From: Jan Kara <jack@suse.cz>
To: <linux-fsdevel@vger.kernel.org>
Cc: <linux-block@vger.kernel.org>,
Christian Brauner <brauner@kernel.org>,
Al Viro <viro@ZenIV.linux.org.uk>, <linux-ext4@vger.kernel.org>,
Ted Tso <tytso@mit.edu>,
"Tigran A. Aivazian" <aivazian.tigran@gmail.com>,
David Sterba <dsterba@suse.com>,
OGAWA Hirofumi <hirofumi@mail.parknet.co.jp>,
Muchun Song <muchun.song@linux.dev>,
Oscar Salvador <osalvador@suse.de>,
David Hildenbrand <david@kernel.org>,
linux-mm@kvack.org, linux-aio@kvack.org,
Benjamin LaHaise <bcrl@kvack.org>, Jan Kara <jack@suse.cz>
Subject: [PATCH 33/42] fs: Provide functions for handling mapping_metadata_bhs directly
Date: Thu, 26 Mar 2026 10:54:27 +0100 [thread overview]
Message-ID: <20260326095354.16340-75-jack@suse.cz> (raw)
In-Reply-To: <20260326082428.31660-1-jack@suse.cz>
As part of transition toward moving mapping_metadata_bhs to fs-private
part of the inode, provide functions for operations on this list
directly instead of going through the inode / mapping.
Signed-off-by: Jan Kara <jack@suse.cz>
---
fs/buffer.c | 110 +++++++++++++++++-------------------
include/linux/buffer_head.h | 44 ++++++++++++---
2 files changed, 87 insertions(+), 67 deletions(-)
diff --git a/fs/buffer.c b/fs/buffer.c
index b0436481d0f1..cbed175f418b 100644
--- a/fs/buffer.c
+++ b/fs/buffer.c
@@ -467,31 +467,25 @@ EXPORT_SYMBOL(mark_buffer_async_write);
* a successful fsync().
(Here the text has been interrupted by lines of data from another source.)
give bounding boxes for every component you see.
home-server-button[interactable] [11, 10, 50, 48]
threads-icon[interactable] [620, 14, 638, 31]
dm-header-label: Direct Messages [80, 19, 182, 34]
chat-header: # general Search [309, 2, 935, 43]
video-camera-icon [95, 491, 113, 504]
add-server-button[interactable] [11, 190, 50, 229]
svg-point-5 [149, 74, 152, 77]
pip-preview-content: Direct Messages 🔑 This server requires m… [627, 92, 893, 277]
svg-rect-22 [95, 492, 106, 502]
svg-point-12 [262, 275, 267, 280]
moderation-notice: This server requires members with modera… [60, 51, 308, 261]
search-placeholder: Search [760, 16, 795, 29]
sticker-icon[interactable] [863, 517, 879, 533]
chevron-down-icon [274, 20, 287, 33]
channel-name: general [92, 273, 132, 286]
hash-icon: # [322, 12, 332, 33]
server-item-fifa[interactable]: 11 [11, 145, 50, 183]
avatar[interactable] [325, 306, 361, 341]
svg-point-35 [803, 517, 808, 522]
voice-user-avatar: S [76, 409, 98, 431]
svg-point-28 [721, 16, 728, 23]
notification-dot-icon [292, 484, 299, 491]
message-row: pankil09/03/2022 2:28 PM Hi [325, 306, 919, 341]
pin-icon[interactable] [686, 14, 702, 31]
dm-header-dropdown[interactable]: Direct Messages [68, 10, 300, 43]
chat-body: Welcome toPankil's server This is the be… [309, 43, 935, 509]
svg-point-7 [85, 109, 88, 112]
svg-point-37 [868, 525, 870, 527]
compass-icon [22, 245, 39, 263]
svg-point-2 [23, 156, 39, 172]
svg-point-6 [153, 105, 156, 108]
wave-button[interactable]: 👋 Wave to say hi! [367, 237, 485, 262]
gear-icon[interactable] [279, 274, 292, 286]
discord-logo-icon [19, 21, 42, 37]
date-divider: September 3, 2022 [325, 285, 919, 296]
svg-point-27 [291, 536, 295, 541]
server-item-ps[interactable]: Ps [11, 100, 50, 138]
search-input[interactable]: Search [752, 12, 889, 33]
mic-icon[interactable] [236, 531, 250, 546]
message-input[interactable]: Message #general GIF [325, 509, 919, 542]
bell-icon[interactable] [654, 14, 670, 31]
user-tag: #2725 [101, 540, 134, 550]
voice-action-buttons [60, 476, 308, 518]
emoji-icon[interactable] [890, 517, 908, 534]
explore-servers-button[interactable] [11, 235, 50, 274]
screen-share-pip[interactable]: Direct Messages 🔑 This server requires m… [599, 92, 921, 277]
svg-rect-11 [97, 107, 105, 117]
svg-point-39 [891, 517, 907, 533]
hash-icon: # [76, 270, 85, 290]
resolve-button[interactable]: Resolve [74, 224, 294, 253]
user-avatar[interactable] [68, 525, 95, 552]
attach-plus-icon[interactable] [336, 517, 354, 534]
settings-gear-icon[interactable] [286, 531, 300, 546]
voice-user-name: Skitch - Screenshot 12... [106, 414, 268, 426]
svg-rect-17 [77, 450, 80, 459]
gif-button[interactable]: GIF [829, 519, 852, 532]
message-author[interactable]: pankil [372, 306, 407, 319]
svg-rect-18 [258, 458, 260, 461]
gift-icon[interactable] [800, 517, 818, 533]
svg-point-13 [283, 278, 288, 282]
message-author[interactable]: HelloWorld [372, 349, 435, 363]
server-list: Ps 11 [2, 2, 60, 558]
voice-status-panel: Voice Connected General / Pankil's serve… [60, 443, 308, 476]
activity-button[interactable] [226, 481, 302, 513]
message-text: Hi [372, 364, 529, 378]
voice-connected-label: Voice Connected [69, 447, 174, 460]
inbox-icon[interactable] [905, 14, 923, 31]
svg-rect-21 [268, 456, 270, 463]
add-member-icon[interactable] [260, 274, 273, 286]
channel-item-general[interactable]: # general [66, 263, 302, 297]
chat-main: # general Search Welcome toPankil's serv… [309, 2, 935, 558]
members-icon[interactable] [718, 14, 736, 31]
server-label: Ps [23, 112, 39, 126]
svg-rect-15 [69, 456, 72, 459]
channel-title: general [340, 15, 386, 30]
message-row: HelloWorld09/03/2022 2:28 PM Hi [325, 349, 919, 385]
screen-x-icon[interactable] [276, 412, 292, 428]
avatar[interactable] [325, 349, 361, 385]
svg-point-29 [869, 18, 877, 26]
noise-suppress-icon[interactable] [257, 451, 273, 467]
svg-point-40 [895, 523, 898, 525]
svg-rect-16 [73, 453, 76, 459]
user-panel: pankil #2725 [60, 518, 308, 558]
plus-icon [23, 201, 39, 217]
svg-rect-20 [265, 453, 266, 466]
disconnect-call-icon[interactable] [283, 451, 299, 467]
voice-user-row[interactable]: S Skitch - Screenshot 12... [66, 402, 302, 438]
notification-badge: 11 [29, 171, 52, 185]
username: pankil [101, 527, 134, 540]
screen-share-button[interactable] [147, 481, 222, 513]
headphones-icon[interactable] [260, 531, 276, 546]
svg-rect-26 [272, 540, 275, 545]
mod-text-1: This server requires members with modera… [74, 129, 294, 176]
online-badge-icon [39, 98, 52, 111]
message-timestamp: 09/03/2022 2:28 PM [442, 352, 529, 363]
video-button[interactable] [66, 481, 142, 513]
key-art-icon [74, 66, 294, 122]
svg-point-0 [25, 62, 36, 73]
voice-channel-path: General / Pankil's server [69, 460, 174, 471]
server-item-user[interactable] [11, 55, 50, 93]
For example, ext2 indirect blocks need to be
* written back and waited upon before fsync() returns.
*
- * The functions mark_buffer_dirty_inode(), fsync_inode_buffers(),
- * mmb_has_buffers() and invalidate_inode_buffers() are provided for the
- * management of a list of dependent buffers in mapping_metadata_bhs struct.
+ * The functions mmb_mark_buffer_dirty(), mmb_sync(), mmb_has_buffers()
+ * and mmb_invalidate() are provided for the management of a list of dependent
+ * buffers in mapping_metadata_bhs struct.
*
* The locking is a little subtle: The list of buffer heads is protected by
* the lock in mapping_metadata_bhs so functions coming from bdev mapping
* (such as try_to_free_buffers()) need to safely get to mapping_metadata_bhs
* using RCU, grab the lock, verify we didn't race with somebody detaching the
* bh / moving it to different inode and only then proceeding.
- *
- * FIXME: mark_buffer_dirty_inode() is a data-plane operation. It should
- * take an address_space, not an inode. And it should be called
- * mark_buffer_dirty_fsync() to clearly define why those buffers are being
- * queued up.
- *
- * FIXME: mark_buffer_dirty_inode() doesn't need to add the buffer to the
- * list if it is already on a list. Because if the buffer is on a list,
- * it *must* already be on the right one. If not, the filesystem is being
- * silly. This will save a ton of locking. But first we have to ensure
- * that buffers are taken *off* the old inode's list when they are freed
- * (presumably in truncate). That requires careful auditing of all
- * filesystems (do it inside bforget()). It could also be done by bringing
- * b_inode back.
*/
+void mmb_init(struct mapping_metadata_bhs *mmb, struct address_space *mapping)
+{
+ spin_lock_init(&mmb->lock);
+ INIT_LIST_HEAD(&mmb->list);
+ mmb->mapping = mapping;
+}
+EXPORT_SYMBOL(mmb_init);
+
static void __remove_assoc_queue(struct mapping_metadata_bhs *mmb,
struct buffer_head *bh)
{
@@ -533,12 +527,12 @@ bool mmb_has_buffers(struct mapping_metadata_bhs *mmb)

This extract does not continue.